The industries that have moved more slowly to embrace the social media world have, understandably, been the more highly regulated industries such as law and healthcare. But as social has moved from what some saw as a quirky new marketing fad into a steady part of our daily lives, so too have these industries followed– and now they’re playing catchup. After all, the percentage of Americans alone who turn to social media- and trust it- for health information is growing.

The first step is making a plan to figure out what metrics are going to be important to measure on each of the social sites you decide to have a presence on, such as Twitter. So what metrics should healthcare companies focus on?

1. Decide what your goals are

Healthcare companies or professionals using social media will obviously have very different goals with their accounts compared to businesses in the beauty, travel, or other industries; there’s never a one-size-fits-all solution when it comes to social.

By figuring out what you want to accomplish you’ll know what it is that you need to measure. Here are a few ideas of what a social presence can mean for a healthcare company:

  • Provide health resources

  • Provide support by answering company-specific questions

  • Provide support by hosting chats with qualified professionals to answer health-related questions

  • Communicate new information; for example, explaining recent changes to your company, or explaining what the new Affordable Healthcare Act means to those using your services

  • A combination of some or all of these

Many of these things will spread awareness of your brand and amplify your brand voice, particularly if you decide to participate in or host tweet chats. (If you want more information on building or establishing a brand voice, go here.) Tweet chats also lead to higher engagement with your audience. Which brings us to our next step.

2. Measure based on those goals.

If your goal is to increase awareness of your brand, you’ll want to look at share of voice, or specifically metrics like volume, reach, exposure, and amplification relative to the volume, reach, exposure, and amplification of your closest competitors, if they’re on social media. If they’re not on social media but your target audience is talking more about them than you, you need to really ask what they’re doing that you’re not. Here are more resources to break down how to measure each of these metrics specifically:

Amplification is definitely tied to share of voice- most metrics have some manner of overlap- but it’s also important to look at how others are helping to amplify your voice or your messages, which means looking at engagement as well.

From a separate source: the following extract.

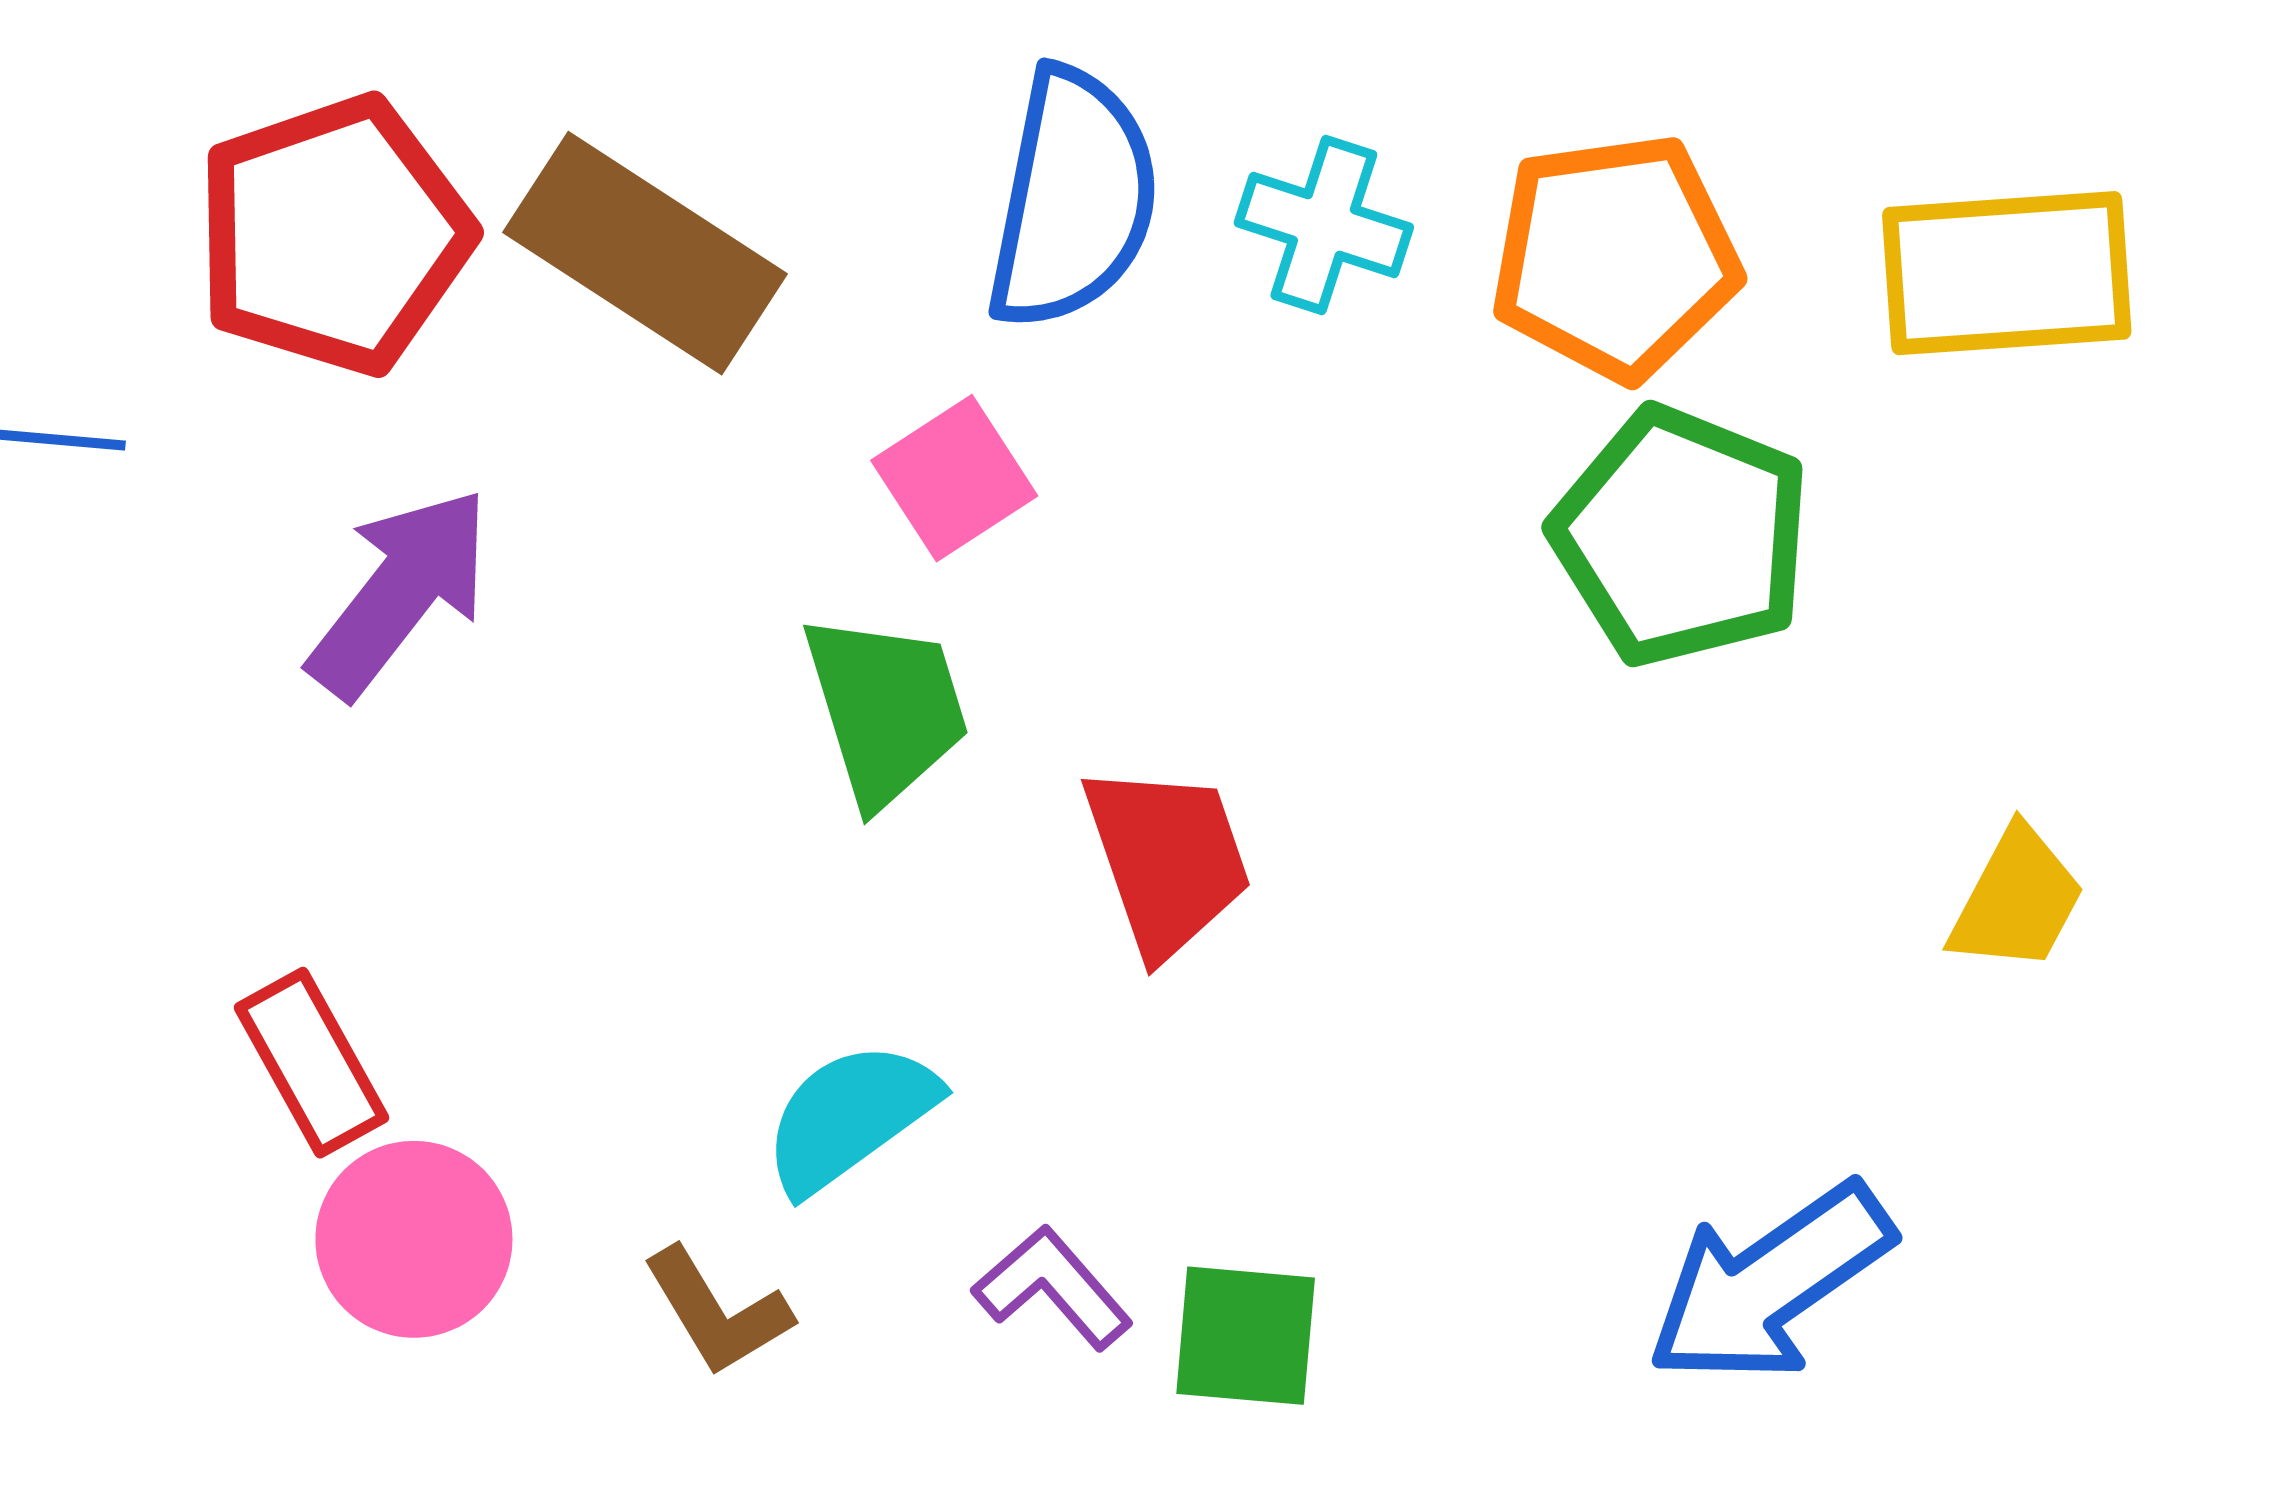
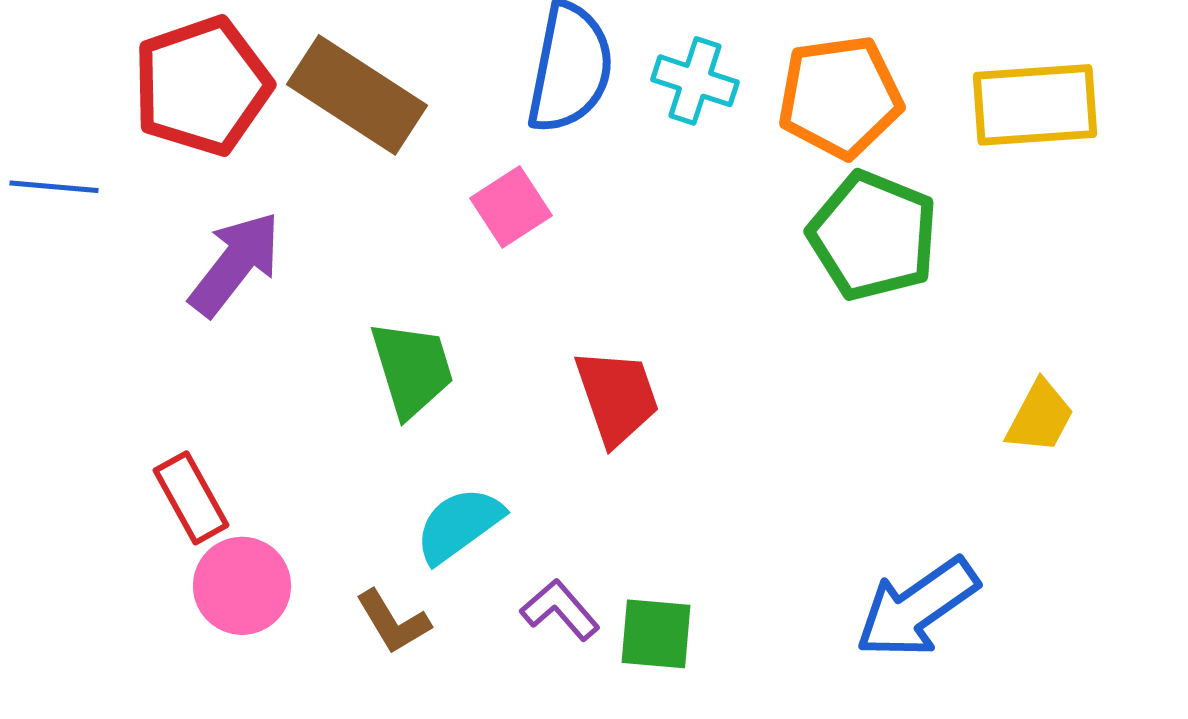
green trapezoid: (886, 709) -> (412, 369), moved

Retweets, annotated retweets (think the classic retweet, with commentary before the RT), link shares from your website, etc. The above resources cover much of this as well.

3. Rinse, repeat.

Social media is a constantly changing landscape, which can make it daunting to tackle, but the best way to go about it is just to jump in and listen, then start swimming. Establish a time period for regular evaluations- compile specific monthly metrics, schedule quarterly metric revisions- and investigate and change whatever isn’t working.

Social media basically consists of constant experimentation and adjustments, but with the right information it’s more of a fun and exciting project that a terrifying task. And as always, we’re here if you have questions.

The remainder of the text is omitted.